I think it depends how you stabilize the test and whether you then lose some of the coverage you thought you had.
I think your last point is the key: "It is an indication you are exercising areas of the code that have legitimate problems for the same reasons the flake manifests".
You're right, a flake and a bug are different manifestations of the same problem. If a test consistently fails, and the problem lies in production code we consider it a bug. If a test flakily fails, and the problem lies in production code we should also consider it a bug. Lots of code, that is highly complicated, and changes rapidly is likely to lead to both bugs and flakes.
The key part of writing and testing that code is to break it down into manageable chunks to reduce both of those (unpleasant) outcomes.
The topic is enlightening. Currently, while we use JIRA/Zephyr in manual mode, and I have worked in other more automated environments, I'm prototyping an automated test system for 'systems testing.' Preventing flaky tests certainly is a priority.
I could not determine however if these stats applied to "white box" testing, or unit testing of the code done by developers OR system type testing where the product is being used by systems testers with the product having a server-client architecture with a web app interface to the user.
I also feel with respect to the size to flakiness ratio is a good indicator as has been found by the data, but is size related to complexity? Is it test code growth (meaning algorithm complexity) and|or is it simple code, but bigger data? So the test logic is sound, but it runs out of time because the data set is 10 times bigger and the timer is set too low? It doesn't complete so there is an incomplete result (in a sense). Yes, a test bug, but the test logic itself is not changed but how it is run is?

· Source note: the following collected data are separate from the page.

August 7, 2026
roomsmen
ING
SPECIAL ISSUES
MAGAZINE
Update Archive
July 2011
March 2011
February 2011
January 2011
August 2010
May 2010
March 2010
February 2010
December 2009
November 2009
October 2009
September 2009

Versus on the Google side of it with a system in place and having to deal with it, what is the best way to minimize risk when building a new system? My thought is to write smaller tests with single purposes while watching data growth processing.

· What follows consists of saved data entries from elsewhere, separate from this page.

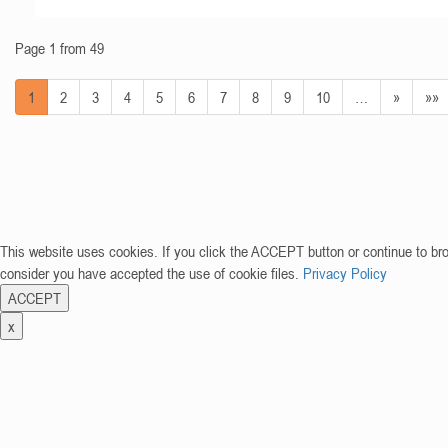
Page 1 from 49
1
2
3
4
5
6
7
8
9
10
…
»
»»
This website uses cookies. If you click the ACCEPT button or continue to br
consider you have accepted the use of cookie files.
Privacy Policy
ACCEPT
x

The stats apply to continuously run, automated tests which are generally hermetic. Some of these are unit tests, others are system or even integration type tests.
The overall size is often due to the complexity of the code rather than the size of the data but I'm sure there are exceptions. If a timer is set too low and the test becomes flaky due to organic growth of test data it should be an easy problem to fix - though that doesn't mean that it is fixed immediately.

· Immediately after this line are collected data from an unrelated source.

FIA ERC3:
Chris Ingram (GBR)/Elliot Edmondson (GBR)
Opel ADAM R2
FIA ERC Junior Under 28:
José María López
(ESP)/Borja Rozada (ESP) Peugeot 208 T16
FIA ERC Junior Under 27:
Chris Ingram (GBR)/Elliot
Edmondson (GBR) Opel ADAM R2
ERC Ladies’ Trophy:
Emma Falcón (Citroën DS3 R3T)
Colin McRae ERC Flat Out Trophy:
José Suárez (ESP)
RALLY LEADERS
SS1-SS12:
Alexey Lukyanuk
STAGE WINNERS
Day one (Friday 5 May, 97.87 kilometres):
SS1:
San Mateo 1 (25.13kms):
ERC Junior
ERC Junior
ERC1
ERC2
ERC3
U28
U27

When building a system I think you always want to start with the smallest tests you can. You will need to add larger tests at some point, but you need to understand why they're necessary and think about whether you can test it in a different, smaller way.
I agree it's important to re-assess your tests as code changes. Breaking down a test into smaller pieces is key to having clean, well-maintained tests.
"What's the goal of this test?" is a great question to answer. An equally important question is: "What code are we running for this test?" I think many system / integration tests actually have a fairly narrow answer to the first question but a very large answer to the second.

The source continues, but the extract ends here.